The Wife of Martin Guerre is a short novel (or novella) that is based on the strange but true footnotes of history. A man named Arnaud du Tilh was tried in the 16th century for impersonating another man. The key component here is that Janet Lewis wrote a novel that is based on that actual historical event. The details and context that have lent this story such lasting resonance and made it extremely tempting for those wanting to adapt it into other media are the invention the artist who is the author of the story.
First published in 1941, The Wife of Martin Guerre should not be immediately confused with Natalie Zemon Davis’s non-fiction account of the historical details of the case bearing the more familiar title The Return of Martin Guerre. The creative interpretation of what took place in France in the 1500’s was declared by a review in the Atlantic Monthly to be to the world of 20th century American literature what Herman Melville’s Billy Budd was to the world of 19th century American literature. That comparison covers not only the quality of the text, but also the manner in which both works were critically ignored for too long by too many who should have known better.

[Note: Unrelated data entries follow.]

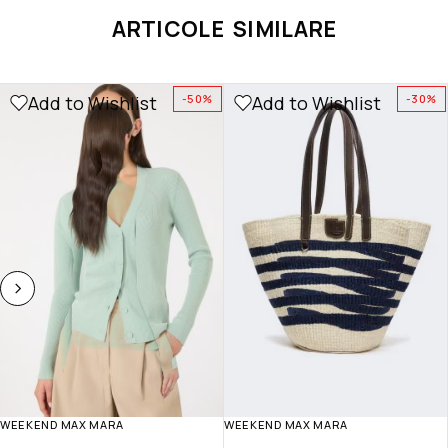
ARTICOLE SIMILARE
Add to Wishlist
Add to Wishlist
-50%
-30%
WEEKEND MAX MARA
WEEKEND MAX MARA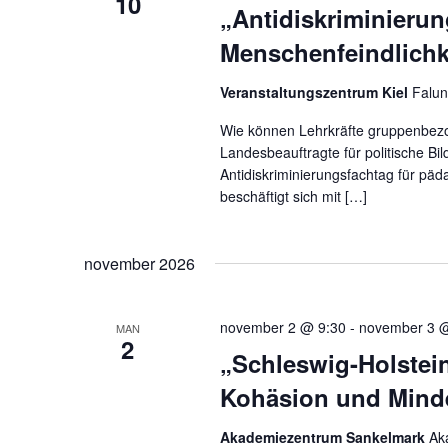
10
„Antidiskriminieru
Menschenfeindlichk
Veranstaltungszentrum Kiel
Falun
Wie können Lehrkräfte gruppenbezo
Landesbeauftragte für politische B
Antidiskriminierungsfachtag für päd
beschäftigt sich mit […]
november 2026
november 2 @ 9:30
-
november 3 
MAN
2
„Schleswig-Holstein
Kohäsion und Mind
Akademiezentrum Sankelmark
Ak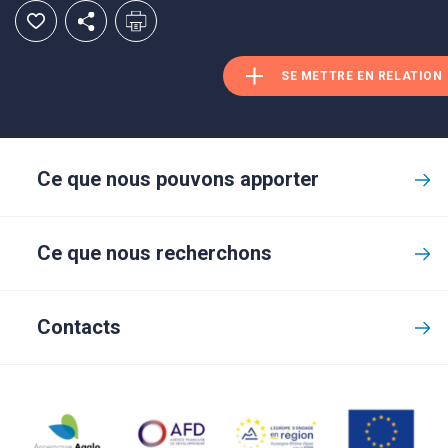
SE METTRE EN RELATION
Ce que nous pouvons apporter
Ce que nous recherchons
Contacts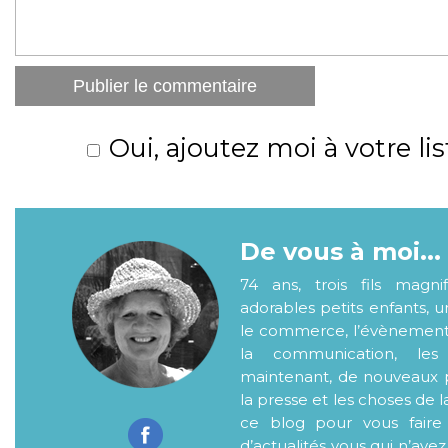
Oui, ajoutez moi à votre lis
De vous à moi...
74 ans, trois fils magni
adorables petits enfants, 
le commerce, l’évènementiel
la communication, les
maintenant, de nouveaux p
la presse et les choses de l
ce blog pour vous faire
d’actualités..vous qui n’ave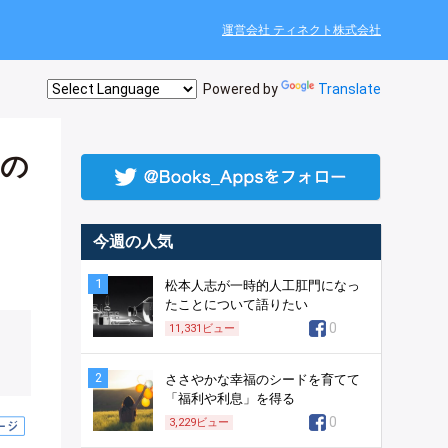
運営会社 ティネクト株式会社
Powered by
Translate
との
今週の人気
1
松本人志が一時的人工肛門になっ
たことについて語りたい
0
11,331
ビュー
2
ささやかな幸福のシードを育てて
「福利や利息」を得る
0
3,229
ビュー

The story of the return of a man who may or may not be Martin Guerre may simply have been a tale waiting for its time. Although a masterful film version covering the story was produced in France in the early 1980s with a commanding performance by Gerard Depardieu in the title role (and a weaker but still compelling American remake retitled Sommersby starred celebrities of the stature of Richard Gere and Jodie Foster shortly thereafter) the thematic centerpiece of the narrative is far more attuned to 21st century sense and sensibilities.

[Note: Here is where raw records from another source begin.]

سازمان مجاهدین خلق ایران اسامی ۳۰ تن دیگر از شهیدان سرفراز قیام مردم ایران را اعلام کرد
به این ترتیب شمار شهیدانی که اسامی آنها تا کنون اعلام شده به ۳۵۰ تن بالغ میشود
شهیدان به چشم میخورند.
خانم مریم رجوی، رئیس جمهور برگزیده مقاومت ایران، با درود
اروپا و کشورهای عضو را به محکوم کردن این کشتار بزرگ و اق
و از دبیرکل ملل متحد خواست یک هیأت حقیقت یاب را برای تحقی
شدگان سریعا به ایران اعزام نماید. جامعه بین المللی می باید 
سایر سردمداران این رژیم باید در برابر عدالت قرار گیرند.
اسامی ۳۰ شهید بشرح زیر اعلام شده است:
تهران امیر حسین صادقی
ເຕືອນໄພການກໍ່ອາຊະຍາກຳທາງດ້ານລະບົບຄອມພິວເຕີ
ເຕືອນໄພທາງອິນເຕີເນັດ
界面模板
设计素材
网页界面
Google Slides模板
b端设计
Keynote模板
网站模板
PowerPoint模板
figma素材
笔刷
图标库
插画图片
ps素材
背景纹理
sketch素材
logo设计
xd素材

Boiled down to its essentials, The Wife of Martin Guerre is story one hears about all too often in the world of smartphones and internet hacking: a tale of what may—or may not—be a case of identity theft. Such is the resonant quality of the notion of identity and postmodern loosening of restrictive conventions of ownership of even one’s name that in addition to the two aforementioned films, the slim volume into which Lewis inserts a much more expansive consideration of ideas has also been the genesis behind a stage musical. This version situates the question of who is the real Mr. Guerre within yet another entirely different means of presentation.